The answer must consist of each line of the records below that contains the string "Труба".

*** Begin section ***

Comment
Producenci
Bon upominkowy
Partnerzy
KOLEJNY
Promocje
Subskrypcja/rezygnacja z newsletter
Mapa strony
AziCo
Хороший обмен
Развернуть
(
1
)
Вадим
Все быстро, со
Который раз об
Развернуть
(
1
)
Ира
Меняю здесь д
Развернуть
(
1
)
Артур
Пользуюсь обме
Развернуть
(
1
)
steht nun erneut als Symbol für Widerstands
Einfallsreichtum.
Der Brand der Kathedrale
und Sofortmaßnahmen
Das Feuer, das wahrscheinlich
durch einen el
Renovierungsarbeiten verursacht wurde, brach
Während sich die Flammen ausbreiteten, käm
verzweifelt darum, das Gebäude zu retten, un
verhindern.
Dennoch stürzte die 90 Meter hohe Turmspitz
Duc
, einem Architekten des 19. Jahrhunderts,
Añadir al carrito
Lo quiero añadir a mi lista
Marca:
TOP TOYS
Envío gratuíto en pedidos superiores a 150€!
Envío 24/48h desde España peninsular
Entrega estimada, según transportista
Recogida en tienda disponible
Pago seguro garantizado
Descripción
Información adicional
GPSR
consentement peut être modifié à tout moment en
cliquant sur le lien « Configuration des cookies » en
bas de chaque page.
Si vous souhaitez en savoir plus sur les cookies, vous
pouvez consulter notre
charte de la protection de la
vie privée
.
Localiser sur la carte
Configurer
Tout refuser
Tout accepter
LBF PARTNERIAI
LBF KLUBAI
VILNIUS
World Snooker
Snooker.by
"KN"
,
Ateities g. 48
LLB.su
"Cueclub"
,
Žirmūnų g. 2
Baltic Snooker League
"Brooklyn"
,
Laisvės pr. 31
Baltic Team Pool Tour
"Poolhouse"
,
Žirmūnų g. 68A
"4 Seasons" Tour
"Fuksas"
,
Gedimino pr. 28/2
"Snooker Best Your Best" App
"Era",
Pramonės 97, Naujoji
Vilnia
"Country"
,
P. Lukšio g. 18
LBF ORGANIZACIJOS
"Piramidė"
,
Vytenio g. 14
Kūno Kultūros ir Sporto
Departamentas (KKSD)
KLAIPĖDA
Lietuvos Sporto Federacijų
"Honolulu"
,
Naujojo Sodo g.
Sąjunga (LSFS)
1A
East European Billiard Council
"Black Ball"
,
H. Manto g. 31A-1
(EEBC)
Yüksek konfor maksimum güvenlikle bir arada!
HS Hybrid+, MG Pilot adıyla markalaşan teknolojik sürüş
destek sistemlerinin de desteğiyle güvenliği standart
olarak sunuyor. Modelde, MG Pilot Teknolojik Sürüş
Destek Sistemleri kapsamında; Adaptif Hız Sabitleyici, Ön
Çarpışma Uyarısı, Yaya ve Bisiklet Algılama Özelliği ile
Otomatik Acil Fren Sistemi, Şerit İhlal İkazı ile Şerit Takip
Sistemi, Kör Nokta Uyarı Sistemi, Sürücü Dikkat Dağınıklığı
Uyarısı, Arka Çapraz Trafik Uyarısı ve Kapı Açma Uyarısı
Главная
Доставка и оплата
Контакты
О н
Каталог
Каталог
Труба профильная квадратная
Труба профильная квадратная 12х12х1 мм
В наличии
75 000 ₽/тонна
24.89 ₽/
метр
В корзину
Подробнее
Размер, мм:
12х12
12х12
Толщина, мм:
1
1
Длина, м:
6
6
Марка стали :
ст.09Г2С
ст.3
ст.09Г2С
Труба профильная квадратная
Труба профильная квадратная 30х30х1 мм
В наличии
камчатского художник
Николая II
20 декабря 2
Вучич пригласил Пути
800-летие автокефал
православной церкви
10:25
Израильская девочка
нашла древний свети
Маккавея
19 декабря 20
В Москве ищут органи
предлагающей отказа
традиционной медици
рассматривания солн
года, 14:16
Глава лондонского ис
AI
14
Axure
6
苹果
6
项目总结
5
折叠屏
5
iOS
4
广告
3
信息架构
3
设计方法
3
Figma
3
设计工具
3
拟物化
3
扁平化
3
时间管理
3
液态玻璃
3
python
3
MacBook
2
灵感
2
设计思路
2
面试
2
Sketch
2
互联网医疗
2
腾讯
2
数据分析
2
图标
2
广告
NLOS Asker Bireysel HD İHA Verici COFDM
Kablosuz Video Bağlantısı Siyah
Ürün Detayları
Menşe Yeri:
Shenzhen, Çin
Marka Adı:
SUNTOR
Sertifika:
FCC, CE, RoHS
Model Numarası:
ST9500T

*** End section ***

## [Exercise answer]
Труба профильная квадратная
Труба профильная квадратная 12х12х1 мм
Труба профильная квадратная
Труба профильная квадратная 30х30х1 мм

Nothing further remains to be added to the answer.